Veteran author and longtime Silicon Valley resident Andrew Keen has stepped up his criticisms of the Internet. Describing the net as a platform that has devolved from its initial ideals and promise into a vehicle of monopolistic, manipulative and exploitative practices, a Guardian article summarizes views now gaining traction. By using Amazon, Google, Facebook, Airbnb, Uber or any other online giant, are we striking a Faustian pact, behind which lays a mass of suffering, surveillance and ruthless harvesting?
Keen supports his arguments by mentioning that even online businesses that cite individual collaboration, those of the 'sharing' economy, are mere cynical fronts for firms already valued in the billions.
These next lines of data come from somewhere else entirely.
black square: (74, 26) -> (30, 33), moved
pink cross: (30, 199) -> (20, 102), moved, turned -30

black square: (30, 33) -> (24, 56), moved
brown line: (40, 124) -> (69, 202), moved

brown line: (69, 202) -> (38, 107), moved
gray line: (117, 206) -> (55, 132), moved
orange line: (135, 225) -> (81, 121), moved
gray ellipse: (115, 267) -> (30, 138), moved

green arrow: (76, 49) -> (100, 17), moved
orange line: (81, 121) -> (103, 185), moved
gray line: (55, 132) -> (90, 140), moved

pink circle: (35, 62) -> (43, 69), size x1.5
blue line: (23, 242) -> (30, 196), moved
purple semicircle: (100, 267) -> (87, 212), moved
As money has been sucked out of retail, transportation, photography, research and other industries into the coffers of new Internet giants, the net result has been losses of jobs and the compromise of working conditions. As for the Internet's much-touted 'individual empowerment', Keen counters with the rise of mob mentality - “Rather than creating more democracy, it’s empowering the rule of the mob. Rather than encouraging tolerance, it’s unleashed such a distasteful war on women that many no longer feel welcome on the network". Keen's book - The Internet is not the Answer - is, a touch ironically, available on Amazon.
(Score: 4, Interesting) by khallow on Wednesday February 11 2015, @06:17AM
Instead, it has handed extraordinary power and wealth to a tiny handful of people, while simultaneously, for the rest of us, compounding and often aggravating existing inequalities – cultural, social and economic – whenever and wherever it has found them. Individually, it may work wonders for us. Collectively, it’s doing us no good at all. “It was supposed to be win-win,” Keen declares. “The network’s users were supposed to be its beneficiaries. But in a lot of ways, we are its victims.”
I think these basic premises are outright wrong. While I grant the internet has minted a new set of billionaires and given more power to entities like consumer tracking companies and intelligence agencies, it's not that useful for most existing wealth and power. Meanwhile the common man has access to more knowledge, trade, community, opportunities, entertainment, etc than they would have in the absence of the internet. For example, I can trade stocks online, play games with people from all over the world, look up any knowledge (it has to be remarkably obscure or provincial to not have a detailed presence somewhere on the internet), and trade all manner of things globally.
Part of the problem here, argues Keen, is that the digital economy is, by its nature, winner-takes-all. “There’s no inevitable or conspiratorial logic here; no one really knew it would happen,” he says. “There are just certain structural qualities that mean the internet lends itself to monopolies.
Except that's not actually true. Sure, there are some areas where persistent market dominance happens, but monopoly means no competition, not merely that there's someone with a lot of market share.
As for the Internet's much-touted 'individual empowerment', Keen counters with the rise of mob mentality - “Rather than creating more democracy, it’s empowering the rule of the mob. Rather than encouraging tolerance, it’s unleashed such a distasteful war on women that many no longer feel welcome on the network".
Democracy is mob rule. That's just the way it is whether or not the internet exists. For example, this was a problem in ancient Athens (at least according to Plato who complained bitterly about Athenian democracy and the resulting politics on numerous occasions). They didn't have internet back then.
And as to "encouraging tolerance", even if that should be a high priority (with which I don't agree), what makes him think it's not happening? Even using his example, women are far more empowered on the internet. People are far more exposed to alternative viewpoints. What more does he want? Pull out the magic pixie dust and make everyone love each other?
And can't he come up with a better or more serious example? It's starting to sound like he was a sore loser of GamerGate or some similar meaningless cultural skirmish. Too bad for him.
This sort of crap bugs me because it starts off from a position of delusion and can't go anywhere interesting as a result. It's a comfortable myth to claim what we do makes things worse. If that were true, then how did we manage to get to this point? Similarly, it's been fashionable at least since the time of Plato to mock the common man in the guise of helping. That hasn't been productive, but the game still goes on, two and a half millennia later.